Transcriptomics-Past, Present and Future

July 5, 2021 Off By admin
Shares

Each cell has its own biological processes, one of the most significant of which is transcription, which controls gene expression (coding as well as non-coding genes). A transcript is one of the outcomes of this procedure (i.e., mRNA, rRNA, tRNA and miRNA). The transcriptome is the total content of transcript (all RNA) molecules in a cell or population of cells at a given time, similar to the genome. By definition, all transcripts (RNAs) are part of the transcriptome, but this phrase might vary depending on the experiment, with others simply considering mRNA as the transcriptome’s content. Transcripts are the result of the transcription process, and the transcriptome refers to the cell’s entire transcript content. Unlike the genome, which is static, the transcriptome is dynamic, altering from cell to cell and even within a cell under different conditions.Because the transcriptome is a mirror of the sequence of the DNA (gene) from which it was transcribed, researchers can determine when and where each individual gene is turned on or off in a specific cell or tissue of an organism by analysing the entire collection of RNA sequences in a cell (transcriptome).

transcriptome

  Transcriptomics is now a well-established subject with a variety of approaches for studying the transcriptome. cDNA microarray and NGS-based RNA-Seq are the most reliable and high-throughput transcriptomics methodologies. The high throughput nature of these approaches enables them to evaluate genome-wide gene expression, which can then be used to conduct functional genomics research.

PAST

Numerous decades prior to the advent of transcriptomics, studies of individual transcripts were conducted. In the late 1970s, libraries of silkmoth mRNAs were assembled and transformed to complementary DNA (cDNA) for storage using reverse transcriptase. In the 1980s, low-throughput Sanger sequencing was utilised to sequence random transcripts extracted from these libraries, referred to as expressed sequence tags (ESTs). Until the development of high-throughput technologies such as DNA sequencing by synthesis (Solexa/Illumina, San Diego, CA), the Sanger method was the dominant method of sequencing. ESTs gained fame in the 1990s as a cost-effective way of determining an organism’s gene content without sequencing the full genome. Individual transcript quantification using northern blotting, nylon membrane arrays, and later reverse transcriptase quantitative PCR (RT-qPCR) was also popular. However, these methods are time consuming and capture only a small subset of a transcriptome. As a result, until high-throughput approaches were discovered, the mechanism by which a transcriptome as a whole is expressed and regulated remained unknown.

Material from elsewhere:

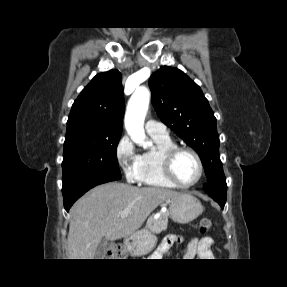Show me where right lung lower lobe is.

The term “transcriptome” appeared for the first time in the 1990s. Serial analysis of gene expression (SAGE), one of the earliest sequencing-based transcriptomic approaches, was created in 1995. It employed Sanger sequencing of concatenated random transcript fragments. By comparing fragments to known genes, transcripts were measured. A variation of SAGE was also briefly used that utilised high-throughput sequencing techniques, dubbed digital gene expression analysis. These methods, however, were mainly supplanted by high-throughput sequencing of complete transcripts, which revealed additional information about the structure of the transcript, such as splice variants.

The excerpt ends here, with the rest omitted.